(Extracted page text data)
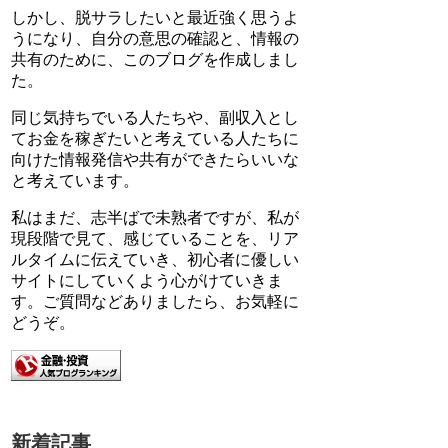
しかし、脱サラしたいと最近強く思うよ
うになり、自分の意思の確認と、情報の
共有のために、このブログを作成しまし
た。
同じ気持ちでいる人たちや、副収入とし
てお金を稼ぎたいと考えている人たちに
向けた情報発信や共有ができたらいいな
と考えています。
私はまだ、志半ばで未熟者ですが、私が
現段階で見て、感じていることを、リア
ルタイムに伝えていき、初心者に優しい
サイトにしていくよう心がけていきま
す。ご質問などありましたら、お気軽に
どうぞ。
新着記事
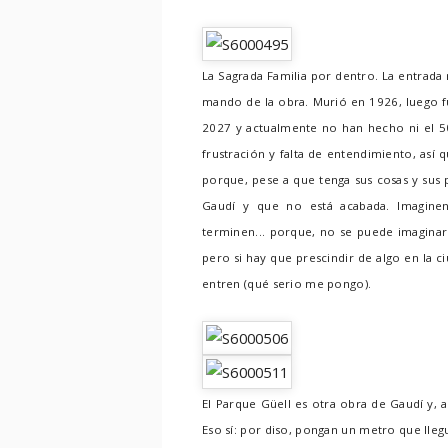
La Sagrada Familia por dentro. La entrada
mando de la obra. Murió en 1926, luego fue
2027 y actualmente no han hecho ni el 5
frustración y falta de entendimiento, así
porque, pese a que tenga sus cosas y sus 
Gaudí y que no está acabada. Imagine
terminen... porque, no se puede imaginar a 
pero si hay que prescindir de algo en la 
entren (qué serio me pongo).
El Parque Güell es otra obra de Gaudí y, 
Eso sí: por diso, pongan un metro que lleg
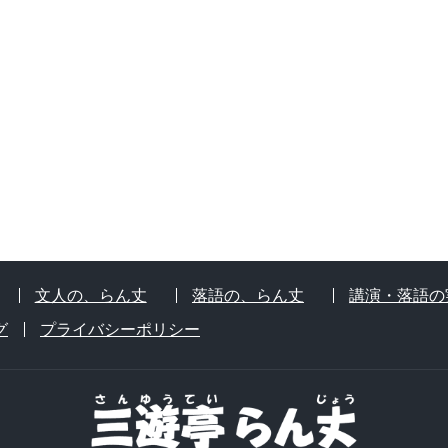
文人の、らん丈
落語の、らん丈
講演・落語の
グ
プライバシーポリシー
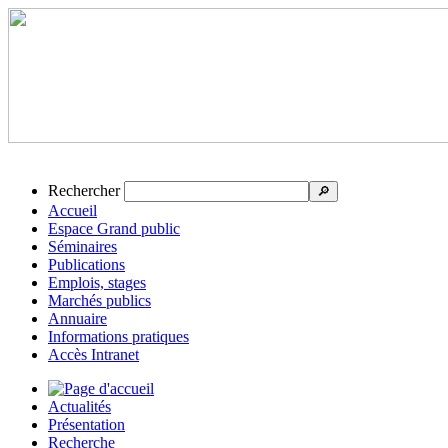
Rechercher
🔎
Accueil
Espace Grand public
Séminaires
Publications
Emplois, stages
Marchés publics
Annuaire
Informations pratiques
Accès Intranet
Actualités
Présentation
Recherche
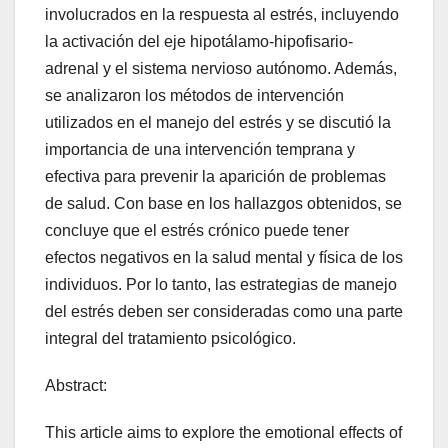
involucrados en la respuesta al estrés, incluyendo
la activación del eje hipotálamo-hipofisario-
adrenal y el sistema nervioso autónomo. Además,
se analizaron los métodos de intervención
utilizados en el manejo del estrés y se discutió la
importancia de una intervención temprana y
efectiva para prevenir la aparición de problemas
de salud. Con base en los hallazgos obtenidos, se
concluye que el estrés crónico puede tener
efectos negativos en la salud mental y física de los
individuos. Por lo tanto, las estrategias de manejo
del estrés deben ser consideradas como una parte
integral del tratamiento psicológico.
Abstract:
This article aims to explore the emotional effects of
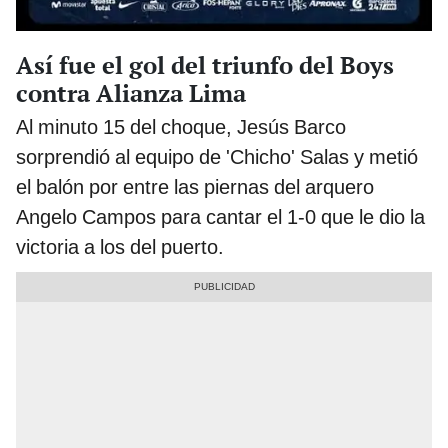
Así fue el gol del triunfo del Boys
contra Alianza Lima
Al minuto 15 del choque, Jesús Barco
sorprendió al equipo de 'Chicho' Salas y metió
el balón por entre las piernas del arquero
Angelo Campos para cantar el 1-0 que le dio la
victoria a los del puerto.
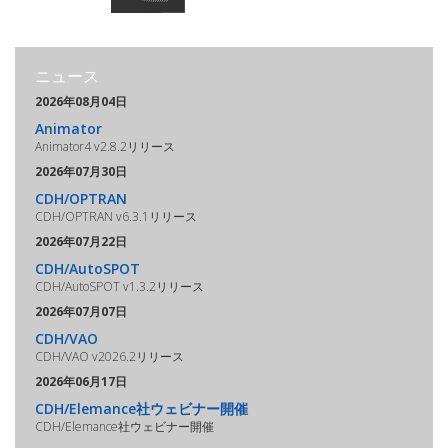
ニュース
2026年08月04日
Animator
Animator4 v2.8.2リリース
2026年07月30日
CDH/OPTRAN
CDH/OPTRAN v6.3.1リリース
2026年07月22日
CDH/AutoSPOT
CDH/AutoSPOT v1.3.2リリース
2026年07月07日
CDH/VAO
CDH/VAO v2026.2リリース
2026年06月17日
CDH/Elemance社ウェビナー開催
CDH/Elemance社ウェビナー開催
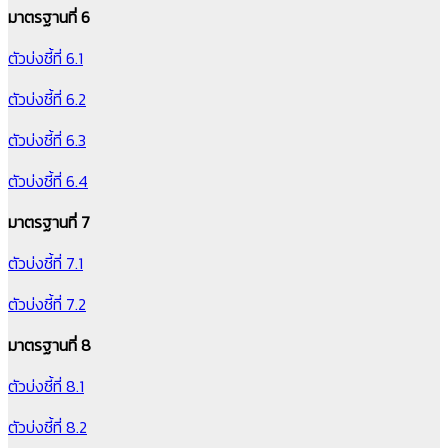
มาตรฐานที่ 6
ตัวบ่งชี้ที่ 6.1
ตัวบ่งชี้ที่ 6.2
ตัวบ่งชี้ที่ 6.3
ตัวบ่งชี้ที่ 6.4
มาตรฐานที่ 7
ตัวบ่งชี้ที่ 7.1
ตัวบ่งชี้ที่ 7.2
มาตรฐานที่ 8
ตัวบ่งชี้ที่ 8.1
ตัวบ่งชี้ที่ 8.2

§ Problem: Give the entries above again word for word, without any pictures.

§ Answer to the problem:
しかし、脱サラしたいと最近強く思うよ
うになり、自分の意思の確認と、情報の
共有のために、このブログを作成しまし
た。
同じ気持ちでいる人たちや、副収入とし
てお金を稼ぎたいと考えている人たちに
向けた情報発信や共有ができたらいいな
と考えています。
私はまだ、志半ばで未熟者ですが、私が
現段階で見て、感じていることを、リア
ルタイムに伝えていき、初心者に優しい
サイトにしていくよう心がけていきま
す。ご質問などありましたら、お気軽に
どうぞ。
新着記事
La Sagrada Familia por dentro. La entrada
mando de la obra. Murió en 1926, luego fue
2027 y actualmente no han hecho ni el 5
frustración y falta de entendimiento, así
porque, pese a que tenga sus cosas y sus 
Gaudí y que no está acabada. Imagine
terminen... porque, no se puede imaginar a 
pero si hay que prescindir de algo en la 
entren (qué serio me pongo).
El Parque Güell es otra obra de Gaudí y, 
Eso sí: por diso, pongan un metro que lleg
文人の、らん丈
落語の、らん丈
講演・落語の
グ
プライバシーポリシー
Rechercher
🔎
Accueil
Espace Grand public
Séminaires
Publications
Emplois, stages
Marchés publics
Annuaire
Informations pratiques
Accès Intranet
Actualités
Présentation
Recherche
involucrados en la respuesta al estrés, incluyendo
la activación del eje hipotálamo-hipofisario-
adrenal y el sistema nervioso autónomo. Además,
se analizaron los métodos de intervención
utilizados en el manejo del estrés y se discutió la
importancia de una intervención temprana y
efectiva para prevenir la aparición de problemas
de salud. Con base en los hallazgos obtenidos, se
concluye que el estrés crónico puede tener
efectos negativos en la salud mental y física de los
individuos. Por lo tanto, las estrategias de manejo
del estrés deben ser consideradas como una parte
integral del tratamiento psicológico.
Abstract:
This article aims to explore the emotional effects of
Así fue el gol del triunfo del Boys
contra Alianza Lima
Al minuto 15 del choque, Jesús Barco
sorprendió al equipo de 'Chicho' Salas y metió
el balón por entre las piernas del arquero
Angelo Campos para cantar el 1-0 que le dio la
victoria a los del puerto.
ニュース
2026年08月04日
Animator
Animator4 v2.8.2リリース
2026年07月30日
CDH/OPTRAN
CDH/OPTRAN v6.3.1リリース
2026年07月22日
CDH/AutoSPOT
CDH/AutoSPOT v1.3.2リリース
2026年07月07日
CDH/VAO
CDH/VAO v2026.2リリース
2026年06月17日
CDH/Elemance社ウェビナー開催
CDH/Elemance社ウェビナー開催
มาตรฐานที่ 6
ตัวบ่งชี้ที่ 6.1
ตัวบ่งชี้ที่ 6.2
ตัวบ่งชี้ที่ 6.3
ตัวบ่งชี้ที่ 6.4
มาตรฐานที่ 7
ตัวบ่งชี้ที่ 7.1
ตัวบ่งชี้ที่ 7.2
มาตรฐานที่ 8
ตัวบ่งชี้ที่ 8.1
ตัวบ่งชี้ที่ 8.2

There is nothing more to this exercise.